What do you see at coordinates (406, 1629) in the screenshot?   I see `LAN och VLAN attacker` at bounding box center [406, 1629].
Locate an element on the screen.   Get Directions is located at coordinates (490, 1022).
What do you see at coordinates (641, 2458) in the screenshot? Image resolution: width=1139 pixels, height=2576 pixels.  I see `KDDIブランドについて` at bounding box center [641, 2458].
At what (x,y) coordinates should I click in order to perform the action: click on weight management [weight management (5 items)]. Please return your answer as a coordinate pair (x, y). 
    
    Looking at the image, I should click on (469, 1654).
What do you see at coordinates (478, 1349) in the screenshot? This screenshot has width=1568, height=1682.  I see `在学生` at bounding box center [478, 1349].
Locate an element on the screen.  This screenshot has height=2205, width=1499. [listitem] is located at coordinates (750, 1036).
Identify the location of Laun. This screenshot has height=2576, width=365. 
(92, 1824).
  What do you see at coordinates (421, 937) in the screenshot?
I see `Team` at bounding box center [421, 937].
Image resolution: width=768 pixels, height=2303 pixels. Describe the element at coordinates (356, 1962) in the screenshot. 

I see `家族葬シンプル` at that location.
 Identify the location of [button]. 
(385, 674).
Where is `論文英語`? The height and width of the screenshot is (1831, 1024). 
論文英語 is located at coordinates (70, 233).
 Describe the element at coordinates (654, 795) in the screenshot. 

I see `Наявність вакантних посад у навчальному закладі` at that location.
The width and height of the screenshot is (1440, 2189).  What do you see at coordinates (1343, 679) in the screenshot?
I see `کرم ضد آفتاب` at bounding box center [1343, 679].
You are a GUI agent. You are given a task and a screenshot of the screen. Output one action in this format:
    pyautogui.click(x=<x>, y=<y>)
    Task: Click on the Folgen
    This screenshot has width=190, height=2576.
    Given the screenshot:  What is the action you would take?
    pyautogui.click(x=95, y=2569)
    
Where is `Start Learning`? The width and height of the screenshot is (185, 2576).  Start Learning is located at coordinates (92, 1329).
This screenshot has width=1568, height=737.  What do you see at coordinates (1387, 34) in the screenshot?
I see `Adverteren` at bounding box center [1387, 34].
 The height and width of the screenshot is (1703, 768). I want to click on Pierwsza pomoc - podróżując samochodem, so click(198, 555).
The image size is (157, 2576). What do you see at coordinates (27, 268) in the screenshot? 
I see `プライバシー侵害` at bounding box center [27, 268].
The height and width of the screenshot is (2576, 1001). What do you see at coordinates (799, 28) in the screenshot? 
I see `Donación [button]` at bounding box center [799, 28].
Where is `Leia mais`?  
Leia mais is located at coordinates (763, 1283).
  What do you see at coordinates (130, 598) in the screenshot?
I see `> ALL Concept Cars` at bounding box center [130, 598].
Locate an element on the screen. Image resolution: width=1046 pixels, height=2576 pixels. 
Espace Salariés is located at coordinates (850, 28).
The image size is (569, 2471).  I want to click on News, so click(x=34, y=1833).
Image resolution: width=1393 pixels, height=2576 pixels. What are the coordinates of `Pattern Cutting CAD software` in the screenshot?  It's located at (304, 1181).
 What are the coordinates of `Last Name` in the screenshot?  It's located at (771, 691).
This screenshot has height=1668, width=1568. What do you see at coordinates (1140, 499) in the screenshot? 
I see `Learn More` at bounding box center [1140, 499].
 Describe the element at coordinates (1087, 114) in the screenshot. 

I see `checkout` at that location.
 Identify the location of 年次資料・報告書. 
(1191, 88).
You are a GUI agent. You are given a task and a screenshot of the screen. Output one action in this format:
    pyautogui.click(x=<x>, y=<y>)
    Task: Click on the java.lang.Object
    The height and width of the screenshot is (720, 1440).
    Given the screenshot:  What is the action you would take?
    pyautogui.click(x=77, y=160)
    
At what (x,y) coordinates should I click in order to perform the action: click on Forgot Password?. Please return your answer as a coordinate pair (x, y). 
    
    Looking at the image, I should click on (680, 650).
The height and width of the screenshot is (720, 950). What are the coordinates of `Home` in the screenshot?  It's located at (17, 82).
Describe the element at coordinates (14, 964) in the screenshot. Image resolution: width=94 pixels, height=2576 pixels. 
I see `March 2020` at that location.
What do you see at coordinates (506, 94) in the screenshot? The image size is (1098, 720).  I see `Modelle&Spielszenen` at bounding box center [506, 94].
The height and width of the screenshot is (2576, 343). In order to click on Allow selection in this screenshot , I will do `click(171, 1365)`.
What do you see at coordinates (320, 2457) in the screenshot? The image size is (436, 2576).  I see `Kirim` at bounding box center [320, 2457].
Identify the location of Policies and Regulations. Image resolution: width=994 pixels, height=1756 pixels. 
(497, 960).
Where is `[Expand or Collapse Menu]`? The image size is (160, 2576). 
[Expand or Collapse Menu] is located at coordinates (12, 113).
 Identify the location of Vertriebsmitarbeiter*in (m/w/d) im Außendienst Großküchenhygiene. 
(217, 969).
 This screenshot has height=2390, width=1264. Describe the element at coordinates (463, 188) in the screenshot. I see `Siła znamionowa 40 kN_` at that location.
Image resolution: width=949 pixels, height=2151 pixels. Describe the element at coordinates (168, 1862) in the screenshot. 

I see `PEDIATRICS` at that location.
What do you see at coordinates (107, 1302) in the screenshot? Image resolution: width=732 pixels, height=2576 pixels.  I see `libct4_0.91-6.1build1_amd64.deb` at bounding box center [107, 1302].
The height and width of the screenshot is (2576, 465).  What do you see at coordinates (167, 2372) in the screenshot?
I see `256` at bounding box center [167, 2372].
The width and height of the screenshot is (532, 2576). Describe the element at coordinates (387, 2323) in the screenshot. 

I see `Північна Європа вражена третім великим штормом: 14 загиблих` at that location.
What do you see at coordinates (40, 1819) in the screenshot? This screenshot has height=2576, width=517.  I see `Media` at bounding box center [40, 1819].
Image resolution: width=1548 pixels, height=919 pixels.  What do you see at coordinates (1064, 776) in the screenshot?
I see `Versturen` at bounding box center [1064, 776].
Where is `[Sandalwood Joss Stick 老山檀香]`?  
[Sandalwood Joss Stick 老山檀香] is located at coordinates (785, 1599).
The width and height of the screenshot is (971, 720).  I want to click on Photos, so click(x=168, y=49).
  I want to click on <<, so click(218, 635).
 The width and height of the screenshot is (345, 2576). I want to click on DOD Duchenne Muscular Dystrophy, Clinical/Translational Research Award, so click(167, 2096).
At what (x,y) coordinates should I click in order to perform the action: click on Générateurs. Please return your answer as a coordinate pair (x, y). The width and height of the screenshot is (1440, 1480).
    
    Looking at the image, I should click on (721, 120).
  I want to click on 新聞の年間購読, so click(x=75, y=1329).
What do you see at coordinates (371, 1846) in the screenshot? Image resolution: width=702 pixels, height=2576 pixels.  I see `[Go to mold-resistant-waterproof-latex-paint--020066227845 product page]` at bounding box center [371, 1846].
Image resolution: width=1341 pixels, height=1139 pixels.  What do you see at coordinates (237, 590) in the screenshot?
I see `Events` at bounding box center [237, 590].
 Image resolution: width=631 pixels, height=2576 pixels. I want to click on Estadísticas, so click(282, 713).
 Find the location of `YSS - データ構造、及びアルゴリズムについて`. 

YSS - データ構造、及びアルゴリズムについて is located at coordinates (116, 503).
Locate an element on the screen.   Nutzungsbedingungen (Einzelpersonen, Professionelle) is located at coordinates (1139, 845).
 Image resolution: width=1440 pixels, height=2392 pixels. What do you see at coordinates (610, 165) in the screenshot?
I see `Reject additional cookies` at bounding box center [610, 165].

++++++++++

Work required
Each entry above should be restated exactly as supplied.

Result of this task
What do you see at coordinates (406, 1629) in the screenshot?   I see `LAN och VLAN attacker` at bounding box center [406, 1629].
Locate an element on the screen.   Get Directions is located at coordinates (490, 1022).
What do you see at coordinates (641, 2458) in the screenshot? Image resolution: width=1139 pixels, height=2576 pixels.  I see `KDDIブランドについて` at bounding box center [641, 2458].
At what (x,y) coordinates should I click in order to perform the action: click on weight management [weight management (5 items)]. Please return your answer as a coordinate pair (x, y). 
    
    Looking at the image, I should click on (469, 1654).
What do you see at coordinates (478, 1349) in the screenshot? This screenshot has width=1568, height=1682.  I see `在学生` at bounding box center [478, 1349].
Locate an element on the screen.  This screenshot has height=2205, width=1499. [listitem] is located at coordinates (750, 1036).
Identify the location of Laun. This screenshot has height=2576, width=365. 
(92, 1824).
  What do you see at coordinates (421, 937) in the screenshot?
I see `Team` at bounding box center [421, 937].
Image resolution: width=768 pixels, height=2303 pixels. Describe the element at coordinates (356, 1962) in the screenshot. 

I see `家族葬シンプル` at that location.
 Identify the location of [button]. 
(385, 674).
Where is `論文英語`? The height and width of the screenshot is (1831, 1024). 
論文英語 is located at coordinates (70, 233).
 Describe the element at coordinates (654, 795) in the screenshot. 

I see `Наявність вакантних посад у навчальному закладі` at that location.
The width and height of the screenshot is (1440, 2189).  What do you see at coordinates (1343, 679) in the screenshot?
I see `کرم ضد آفتاب` at bounding box center [1343, 679].
You are a GUI agent. You are given a task and a screenshot of the screen. Output one action in this format:
    pyautogui.click(x=<x>, y=<y>)
    Task: Click on the Folgen
    This screenshot has width=190, height=2576.
    Given the screenshot:  What is the action you would take?
    pyautogui.click(x=95, y=2569)
    
Where is `Start Learning`? The width and height of the screenshot is (185, 2576).  Start Learning is located at coordinates (92, 1329).
This screenshot has width=1568, height=737.  What do you see at coordinates (1387, 34) in the screenshot?
I see `Adverteren` at bounding box center [1387, 34].
 The height and width of the screenshot is (1703, 768). I want to click on Pierwsza pomoc - podróżując samochodem, so click(198, 555).
The image size is (157, 2576). What do you see at coordinates (27, 268) in the screenshot? 
I see `プライバシー侵害` at bounding box center [27, 268].
The height and width of the screenshot is (2576, 1001). What do you see at coordinates (799, 28) in the screenshot? 
I see `Donación [button]` at bounding box center [799, 28].
Where is `Leia mais`?  
Leia mais is located at coordinates (763, 1283).
  What do you see at coordinates (130, 598) in the screenshot?
I see `> ALL Concept Cars` at bounding box center [130, 598].
Locate an element on the screen. Image resolution: width=1046 pixels, height=2576 pixels. 
Espace Salariés is located at coordinates (850, 28).
The image size is (569, 2471).  I want to click on News, so click(x=34, y=1833).
Image resolution: width=1393 pixels, height=2576 pixels. What are the coordinates of `Pattern Cutting CAD software` in the screenshot?  It's located at (304, 1181).
 What are the coordinates of `Last Name` in the screenshot?  It's located at (771, 691).
This screenshot has height=1668, width=1568. What do you see at coordinates (1140, 499) in the screenshot? 
I see `Learn More` at bounding box center [1140, 499].
 Describe the element at coordinates (1087, 114) in the screenshot. 

I see `checkout` at that location.
 Identify the location of 年次資料・報告書. 
(1191, 88).
You are a GUI agent. You are given a task and a screenshot of the screen. Output one action in this format:
    pyautogui.click(x=<x>, y=<y>)
    Task: Click on the java.lang.Object
    The height and width of the screenshot is (720, 1440).
    Given the screenshot:  What is the action you would take?
    pyautogui.click(x=77, y=160)
    
At what (x,y) coordinates should I click in order to perform the action: click on Forgot Password?. Please return your answer as a coordinate pair (x, y). 
    
    Looking at the image, I should click on (680, 650).
The height and width of the screenshot is (720, 950). What are the coordinates of `Home` in the screenshot?  It's located at (17, 82).
Describe the element at coordinates (14, 964) in the screenshot. Image resolution: width=94 pixels, height=2576 pixels. 
I see `March 2020` at that location.
What do you see at coordinates (506, 94) in the screenshot? The image size is (1098, 720).  I see `Modelle&Spielszenen` at bounding box center [506, 94].
The height and width of the screenshot is (2576, 343). In order to click on Allow selection in this screenshot , I will do `click(171, 1365)`.
What do you see at coordinates (320, 2457) in the screenshot? The image size is (436, 2576).  I see `Kirim` at bounding box center [320, 2457].
Identify the location of Policies and Regulations. Image resolution: width=994 pixels, height=1756 pixels. 
(497, 960).
Where is `[Expand or Collapse Menu]`? The image size is (160, 2576). 
[Expand or Collapse Menu] is located at coordinates (12, 113).
 Identify the location of Vertriebsmitarbeiter*in (m/w/d) im Außendienst Großküchenhygiene. 
(217, 969).
 This screenshot has height=2390, width=1264. Describe the element at coordinates (463, 188) in the screenshot. I see `Siła znamionowa 40 kN_` at that location.
Image resolution: width=949 pixels, height=2151 pixels. Describe the element at coordinates (168, 1862) in the screenshot. 

I see `PEDIATRICS` at that location.
What do you see at coordinates (107, 1302) in the screenshot? Image resolution: width=732 pixels, height=2576 pixels.  I see `libct4_0.91-6.1build1_amd64.deb` at bounding box center [107, 1302].
The height and width of the screenshot is (2576, 465).  What do you see at coordinates (167, 2372) in the screenshot?
I see `256` at bounding box center [167, 2372].
The width and height of the screenshot is (532, 2576). Describe the element at coordinates (387, 2323) in the screenshot. 

I see `Північна Європа вражена третім великим штормом: 14 загиблих` at that location.
What do you see at coordinates (40, 1819) in the screenshot? This screenshot has height=2576, width=517.  I see `Media` at bounding box center [40, 1819].
Image resolution: width=1548 pixels, height=919 pixels.  What do you see at coordinates (1064, 776) in the screenshot?
I see `Versturen` at bounding box center [1064, 776].
Where is `[Sandalwood Joss Stick 老山檀香]`?  
[Sandalwood Joss Stick 老山檀香] is located at coordinates (785, 1599).
The width and height of the screenshot is (971, 720).  I want to click on Photos, so click(x=168, y=49).
  I want to click on <<, so click(218, 635).
 The width and height of the screenshot is (345, 2576). I want to click on DOD Duchenne Muscular Dystrophy, Clinical/Translational Research Award, so click(167, 2096).
At what (x,y) coordinates should I click in order to perform the action: click on Générateurs. Please return your answer as a coordinate pair (x, y). The width and height of the screenshot is (1440, 1480).
    
    Looking at the image, I should click on (721, 120).
  I want to click on 新聞の年間購読, so click(x=75, y=1329).
What do you see at coordinates (371, 1846) in the screenshot? Image resolution: width=702 pixels, height=2576 pixels.  I see `[Go to mold-resistant-waterproof-latex-paint--020066227845 product page]` at bounding box center [371, 1846].
Image resolution: width=1341 pixels, height=1139 pixels.  What do you see at coordinates (237, 590) in the screenshot?
I see `Events` at bounding box center [237, 590].
 Image resolution: width=631 pixels, height=2576 pixels. I want to click on Estadísticas, so click(282, 713).
 Find the location of `YSS - データ構造、及びアルゴリズムについて`. 

YSS - データ構造、及びアルゴリズムについて is located at coordinates (116, 503).
Locate an element on the screen.   Nutzungsbedingungen (Einzelpersonen, Professionelle) is located at coordinates (1139, 845).
 Image resolution: width=1440 pixels, height=2392 pixels. What do you see at coordinates (610, 165) in the screenshot?
I see `Reject additional cookies` at bounding box center [610, 165].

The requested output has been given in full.